Giannetti states that “the filmmaker uses actors as a medium for communicating ideas and emotions” and although Disney is animated, they still use their characters and story line to communicate messages to their audience (Giannetti 5). In Beauty and the Beast, there are many implied messages that can impact the children that are watching the movie. The director mainly focuses on the message that true beauty lies within but unfortunately, the effectiveness of this message is degraded by the message that a person’s outer appearance mirrors their inner appearance.

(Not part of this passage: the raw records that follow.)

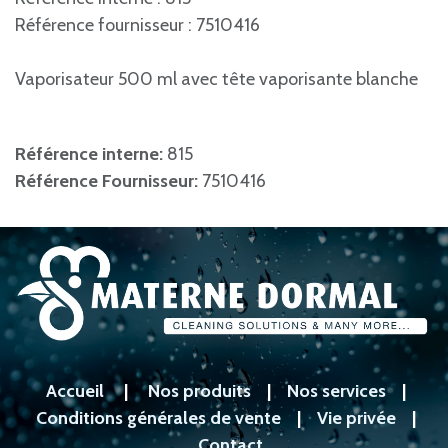
Référence fournisseur : 7510416
Vaporisateur 500 ml avec tête vaporisante blanche
Référence interne:
815
Référence Fournisseur:
7510416
Accueil
|
Nos produits
|
Nos services
|
Conditions générales de vente
|
Vie privée
|
Contact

The most obvious message in Beauty and the Beast is that true beauty lies within and you shouldn’t judge someone by their outer appearance. The tone of the movie is set in the opening scenes when the old beggar woman warns the young prince to not be deceived by looks because true beauty lies within. In the film, Belle falls in love with the Beast, even though he is not visually appealing to the eye. When she first meets him, he both looks and acts the part, treating people horribly and frightening them. However, over time, Belle begins to fall in love with the person hidden behind the beast facade. This is an important message to the children watching the film as they learn that someone’s appearance doesn’t dictate whom they are inside. As she begins to love the Beast, he begins to realize that he is worth loving despite the way he looks and is actually capable of loving Belle in return. This message is also portrayed as Belle refuses to marry Gaston, a male character who is both attractive and extremely selfish. This taught kids that you shouldn’t marry someone based off of their looks, it is important that they have a good personality too.

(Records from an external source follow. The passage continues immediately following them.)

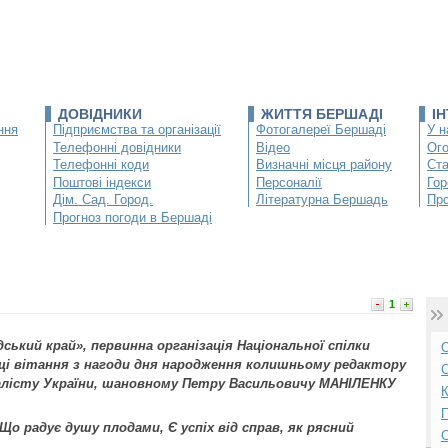
ДОВІДНИКИ
ЖИТТЯ БЕРШАДІ
І
ння
Підприємства та організації
Фотогалереї Бершаді
У н
Телефонні довідники
Відео
Ог
Телефонні коди
Визначні місця району
Ста
Поштові індекси
Персоналії
Гор
Дім. Сад. Город.
Літературна Бершадь
Про
Прогноз погоди в Бершаді
1
ський край», первинна організація Національної спілки
О
щі вітання з нагоди дня народження колишньому редактору
С
алісту України, шановному Петру Васильовичу МАНІЛЕНКУ
К
П
Що радує душу плодами, Є успіх від справ, як рясний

Although Beauty and the Beast does teach children that you shouldn’t judge someone based on their looks, it also portrays a negative message regarding the relationship between looks and personality. There are two transformations of characters that support this negative message and we will discuss both of them briefly. The first transformation (and most obvious) is of the beast. In the beginning of the film, the young prince is “spoiled, selfish, and unkind” and as a punishment, he is transformed into a beast (Beauty and the Beast). Throughout the movie, the Beast is just that: beastly. He is beastly looking, treats people horribly, and is frightening. He is under the curse until he learns to truly love another and gain their love in return. If he isn’t able to transform from a selfish beast to a kind man, he will remain ugly and deformed for the rest of his life. Disney makes it apparent throughout the film that the idea of loving someone who looked like the beast isn’t appealing. They use different methods to present this idea to audience, playing on their emotions. The opening scenes of the movie ask the audience “who could ever learn to love a beast?” and at one point during the movie Gaston looks at Belle in utter disgust while he states, “If I didn’t know better, I’d think you have feelings for this monster” (Beauty and The Beast). Young children watching the film begin to associate being ugly and beastly looking with someone who is unlovable, cruel, and frightening. At the end of the movie, Belle falls in love with the Beast, breaking the curse. The moment she announces her love for him, he transforms back into a handsome young prince. Belle loved the Beast for who he was but Disney had to interfere because it only makes sense the beautiful princess ends up with a handsome prince rather than the “beast” she fell in love with right? This transformation implies that outer beauty reflects inner beauty and that a kind, lovable person is more physically attractive. The second character that undergoes a physical transformation is Gaston. Throughout the film, he is highlighted as the “attractive” male character but at the end while he is trying to kill the Beast, his appearance becomes disheveled. He becomes more unattractive as he true selfish and cruel personality becomes more apparent.
The two most apparent messages in Beauty and the Beast are direct contradictions of each other. They play on the emotion of the audience for the entire film, convincing them that even beastly looking people are lovable. However, at the end, the film contradicts this by transforming the Beast into a handsome man as soon as he becomes “lovable”. This is illogical and can cause confusion and frustration from the audience. The audience asks “wait, I though that it didn’t matter what you look like, someone as beautiful as Belle could still marry and live happily ever after with a Beast right?” Disney tells us you’re wrong. This contradiction takes away from the credibility of the film because people feel lied to. Unfortunately, most the time, this contradiction is lost on young children who, like me, don’t realize the negative message that Disney portrayed so effectively until they are older. The credibility of the positive messages Beauty and the Beast is trying trying to send to children at home is also lost because the negative overshadows it.
Understanding Movies is spot on when it states “cinema can be a powerful source of moral persuasion” (Giannetti 4). Young children are like sponges and soak up almost everything they are exposed to, including the messages in Disney movies that they watch on repeat. Unfortunately for Beauty and the Beast, the negative messages they sent outweighed the positive. Although the movie is created on the idea that true beauty lies within, the negative message that outer appearance reflects inner appearance is much more effective. It’s ironic and illogical that a movie based on inner beauty transforms their main character from an ugly beast to an attractive man as soon as he becomes a better person, worthy of the love of a beautiful woman like Belle. Because of this, I give Beauty and the Beast 2 out of 5.